There are several different approaches you can use here, @chani, and the best one really depends on details of the application you are using.
When you ask snapcraft to ship a deb or an rpm package in the snap, or even unpack a tarball containing pre-built binaries, the content will be bundled in your snap and will be installed (mounted read-only) in the final system under the /snap/yoursnap/current/ directory. That means you’ll end up with directories which are typically found at the root, such as /usr/bin and /usr/lib under a place they don’t expect, such as /snap/yoursnap/current/usr/bin, etc.
Then, when the application runs, one of these things will happen:
Option 1: application is relocatable
This is the nirvana option, which makes me want to go after developers to buy them tea or beer.
The application might simply not care about where it’s installed, because they have no external resources or looks for them as a path relative to the binary app.
Option 2: application may be configured
In many cases, the application relies on configuration files, environment variables, or even command line flags to tell it where to run. This is very easy to get sorted.

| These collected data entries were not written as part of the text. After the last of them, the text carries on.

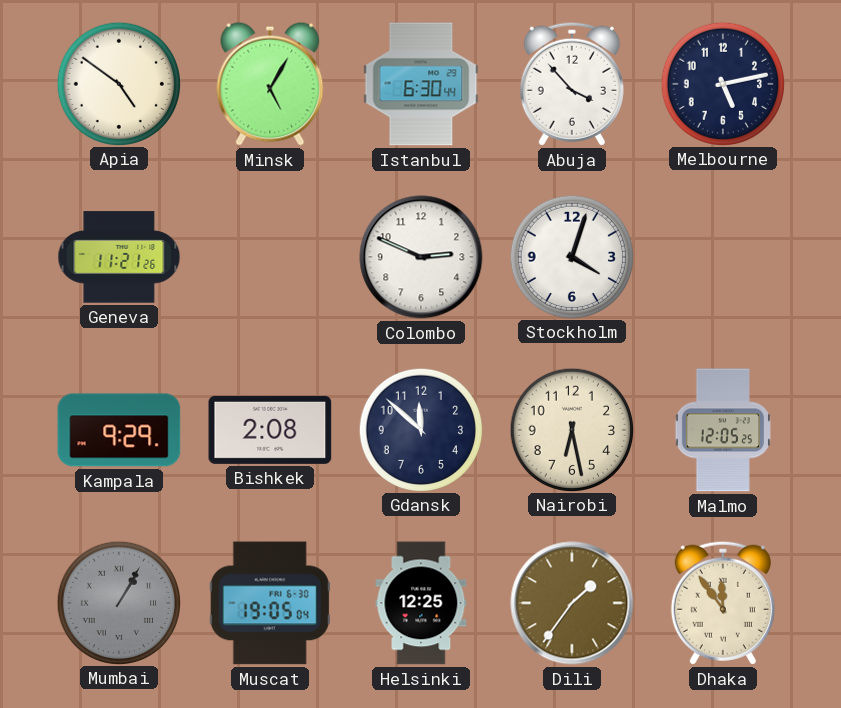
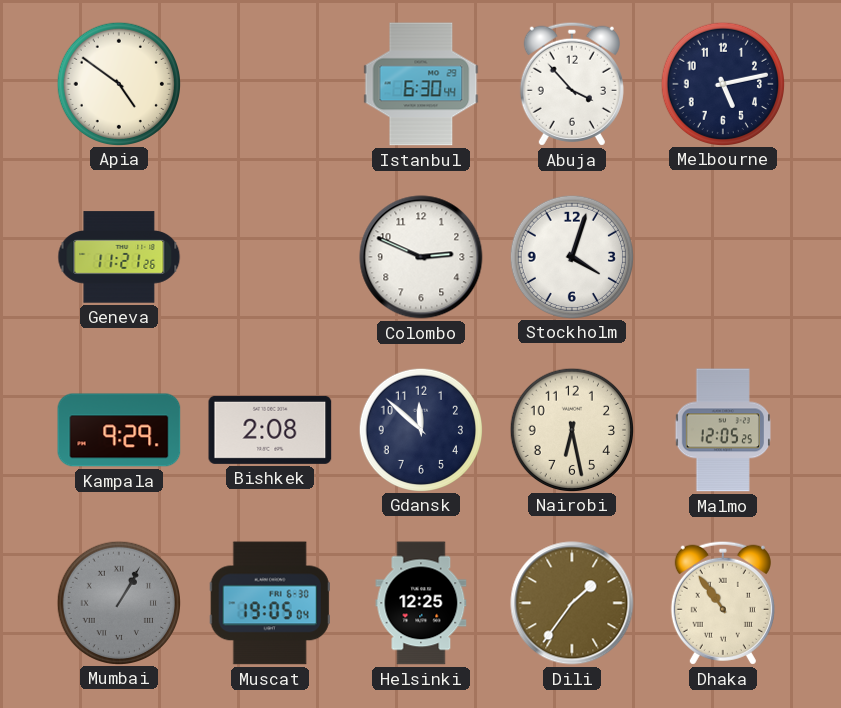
Minsk: 5:05 -> none
Dhaka: 11:54 -> 10:54
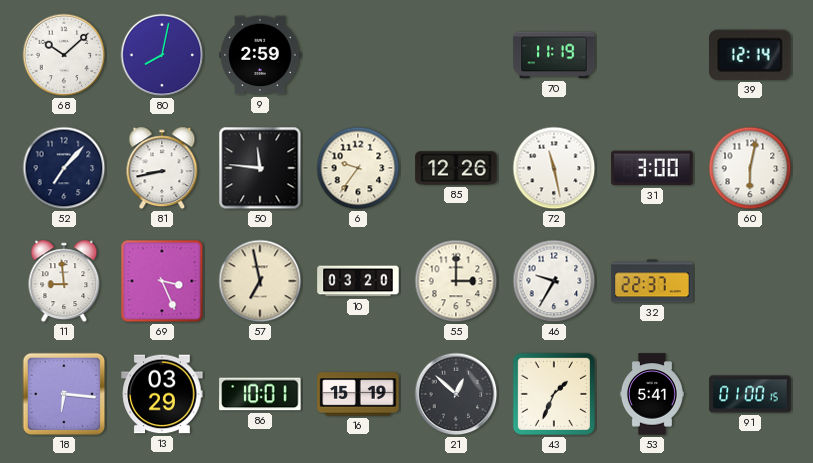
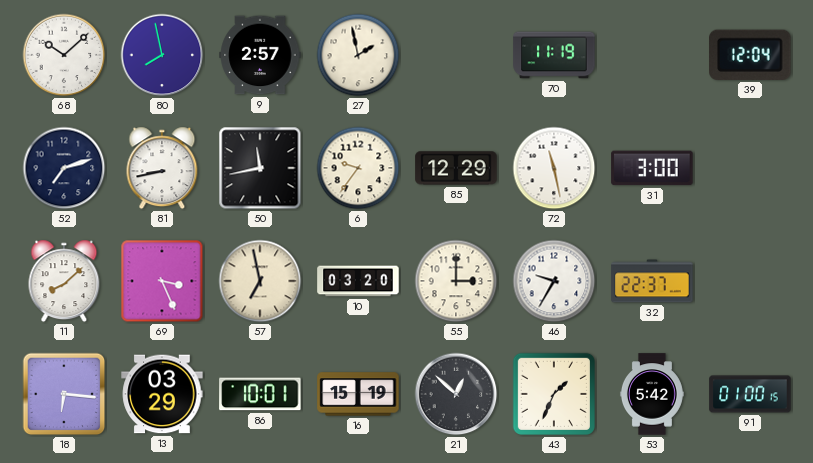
80: 8:02 -> 7:58
9: 2:59 -> 2:57
27: none -> 1:58
39: 12:14 -> 12:04
52: 7:07 -> 7:12
50: 11:46 -> 11:43
85: 12:26 -> 12:29
60: 6:02 -> none
11: 8:59 -> 8:08
53: 5:41 -> 5:42
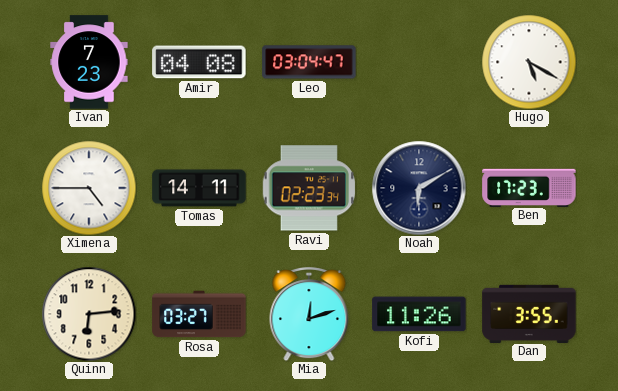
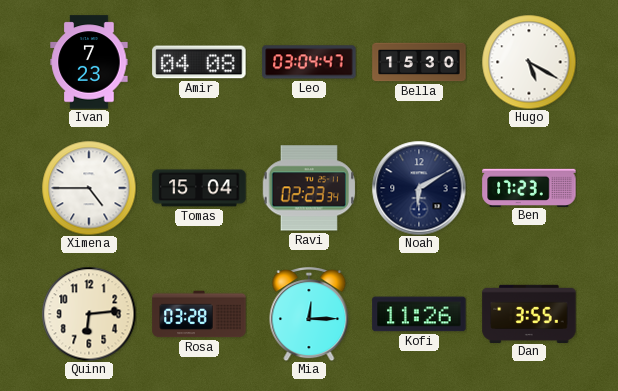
Bella: none -> 15:30
Tomas: 14:11 -> 15:04
Rosa: 03:27 -> 03:28
Mia: 12:12 -> 12:15
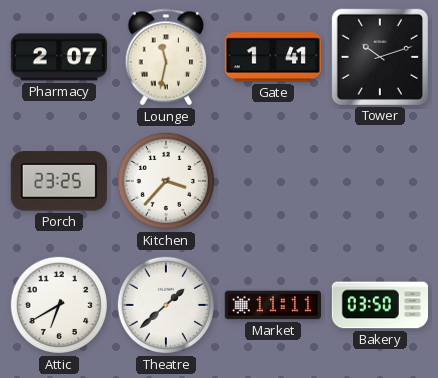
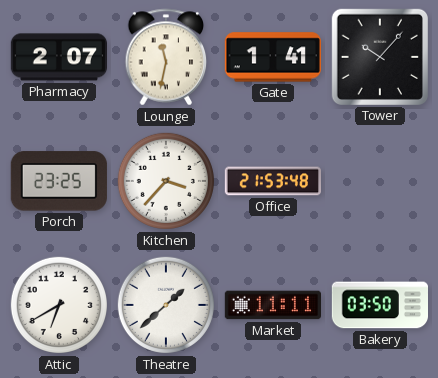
Tower: 10:12 -> 10:07
Office: none -> 21:53
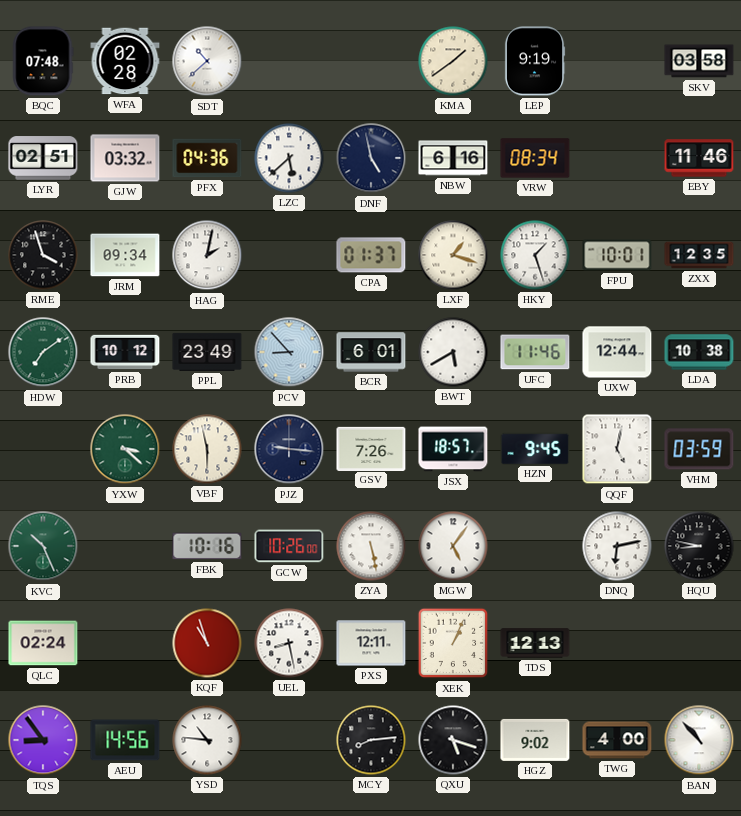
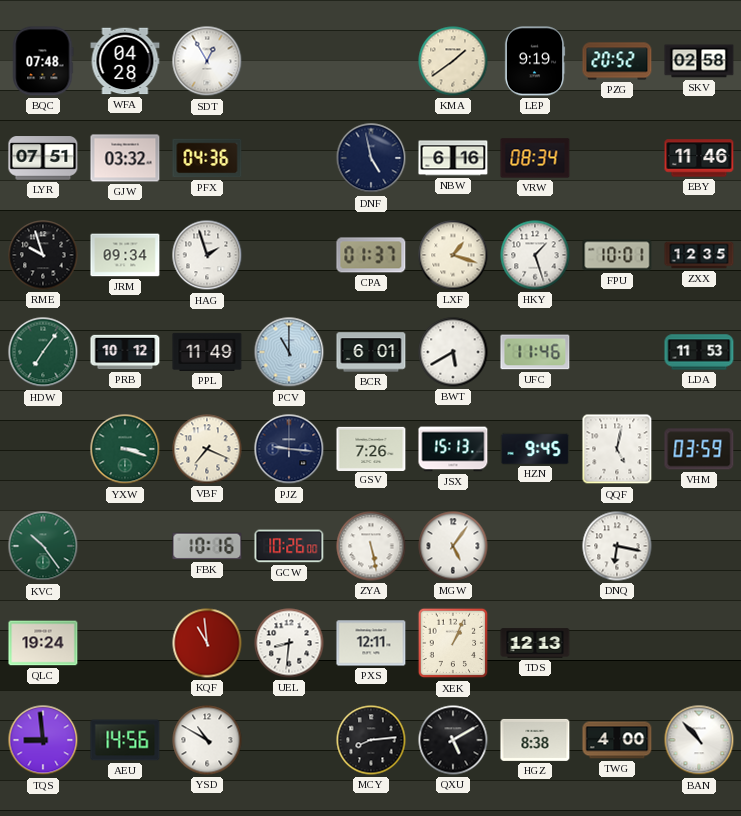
WFA: 02:28 -> 04:28
SDT: 10:38 -> 12:55
PZG: none -> 20:52
SKV: 03:58 -> 02:58
LYR: 02:51 -> 07:51
LZC: 5:38 -> none
RME: 3:57 -> 9:57
HAG: 2:02 -> 1:57
HDW: 7:09 -> 7:06
PPL: 23:49 -> 11:49
PCV: 8:53 -> 11:00
UXW: 12:44 -> none
LDA: 10:38 -> 11:53
YXW: 3:22 -> 3:18
VBF: 5:58 -> 7:19
JSX: 18:57 -> 15:13
KVC: 10:26 -> 10:24
DNQ: 6:13 -> 6:17
HQU: 8:47 -> none
QLC: 02:24 -> 19:24
KQF: 10:57 -> 10:59
UEL: 8:28 -> 8:31
TQS: 8:54 -> 8:59
YSD: 10:46 -> 10:50
QXU: 5:18 -> 5:10
HGZ: 9:02 -> 8:38
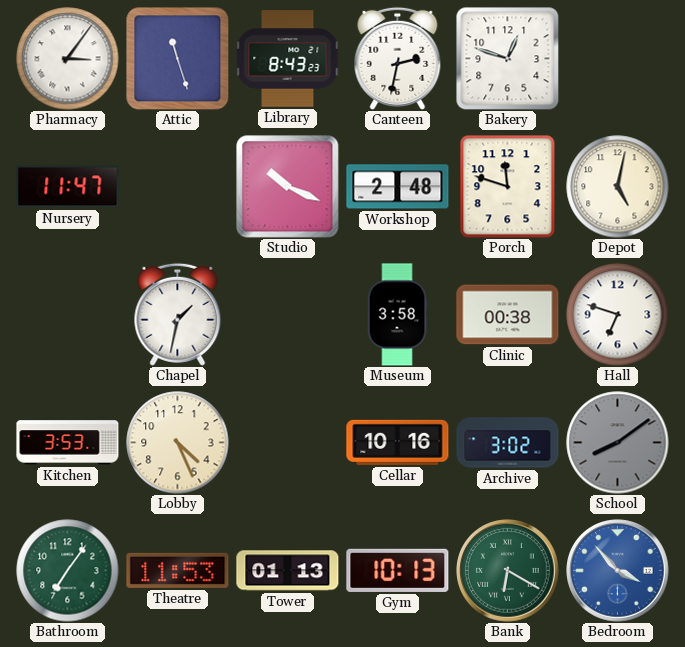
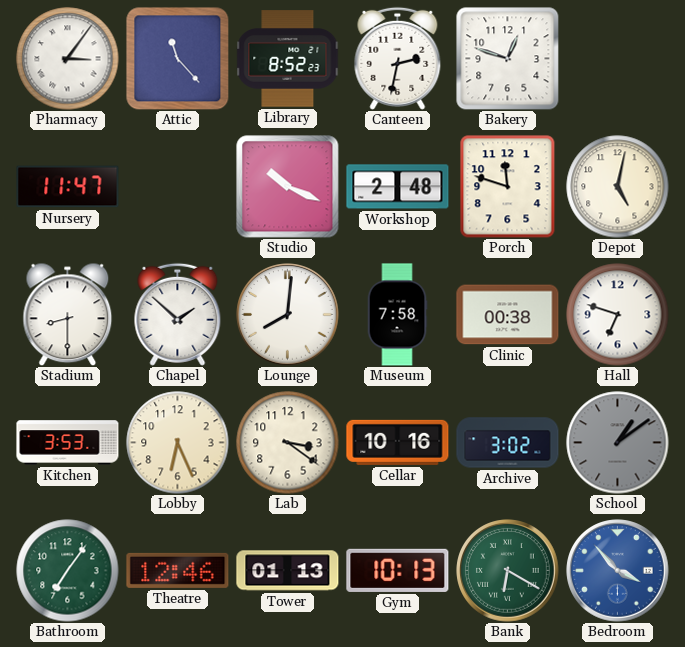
Attic: 11:27 -> 11:23
Library: 8:43 -> 8:52
Stadium: none -> 8:30
Chapel: 1:32 -> 1:52
Lounge: none -> 8:01
Museum: 3:58 -> 7:58
Lobby: 4:26 -> 6:26
Lab: none -> 3:21
School: 8:09 -> 1:09
Theatre: 11:53 -> 12:46
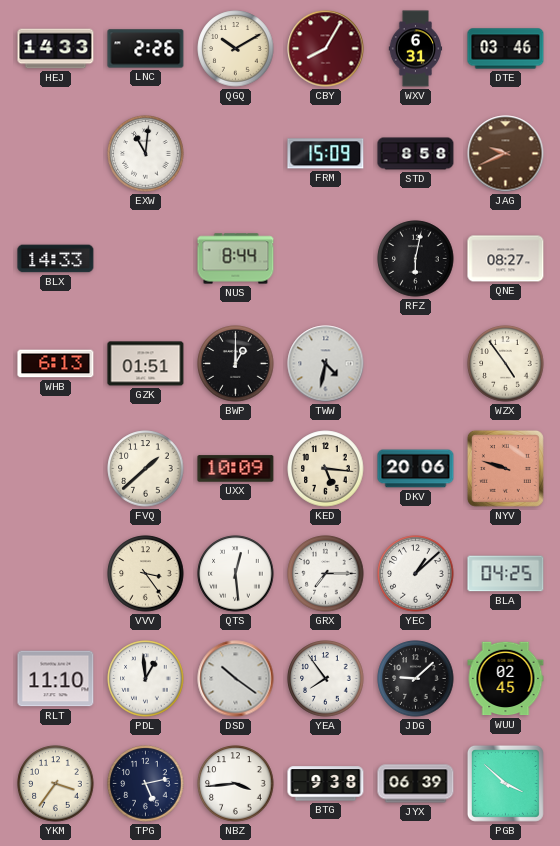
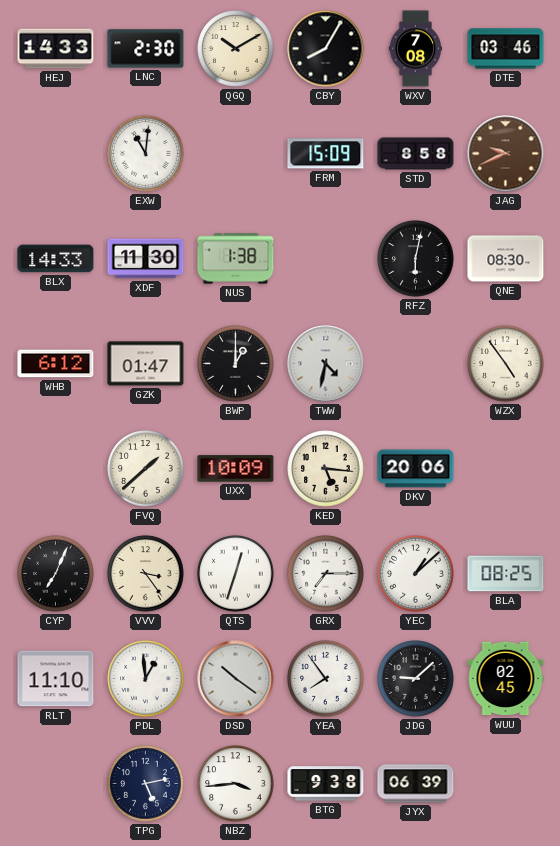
LNC: 2:26 -> 2:30
CBY dial: burgundy -> black
WXV: 6:31 -> 7:08
XDF: none -> 11:30
NUS: 8:44 -> 1:38
QNE: 08:27 -> 08:30
WHB: 6:13 -> 6:12
GZK: 01:51 -> 01:47
NYV: 9:48 -> none
CYP: none -> 7:04
QTS: 12:29 -> 12:33
BLA: 04:25 -> 08:25
YKM: 3:36 -> none
PGB: 3:52 -> none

If the application expects a flag defining its root, or perhaps its data directory, simply modify the command: line in the snapcraft.yaml to provide the given flag.
If the application expects a configuration file with its root, that file may be shipped in the snap itself so that it can be pointed to with a flag or similar, or alternatively a copy of that shipped configuration file living in $SNAP
_DATA so that other bits may be tuned at runtime.
If the application expects an environment variable, that may also be sorted directly in snapcraft.yaml by including a section either at the top level or under the application entry, along the lines of:
If the configuration is more complex than that, there’s always the option of replacing the application command in snapcraft.yaml with a shell script shipped in the snap which is tasked with performing the configuration and tuning before the real application runs.
In many well known cases, snapcraft itself will do exactly that and inject the wrapper before the actual application is run so that the real command knows where to find its data, its libraries, etc. Looking into the
meta/snap.yaml file of the built snap, check the commands to understand better how that takes place.
Option 3: rebuild from source
I realize the topic here is pre-built binaries, but it’s worth pointing out that this is always an option assuming the source code is available. That is, rebuilding the software from source it can always be tuned to look into any desired location.
Option 4: chroot
If the software is hardcoded to look into a fixed location, the option is to tune the world around it instead.
If the software doesn’t care about writing anywhere, it’s trivial to call it from a script with:
chroot $SNAP /usr/bin/app
More likely, though, it’ll want to use some storage, or logs, or temporary files, so that won’t work. If the content of the snap is small enough, it may be copied into a temporary writable directory and have the chroot done there instead.
If that’s not an option, read on.
Option 5: bind mounts
This is the most flexible option of all, but right now it requires the snap to remain in devmode. In the near future, we’ll fix that and make that much easier to do, and it will also work under strict mode.
The idea here is bind-mounting the content you want into specific locations. For example, inside a script used as your app’s command, you can fully replace directories by bind mounting them:
mount --bind /snap/yoursnap/current/opt /optc
This option is extremely flexible and allows pretty much anything to be made to work with enough tuning, but it’s also extremely easy to get wrong, in the sense that you may be making content that you’d like to use later inaccessible. For example, snapctl lives in /usr/bin, so if you want to replace that one it might be good to move the directory elsewhere first.
Once we implement the planned feature, this will be made easier to use.
So those are a few ways in which you can get out of the trouble when using pre-built binaries. There are likely others.
Please let us know how things go for you.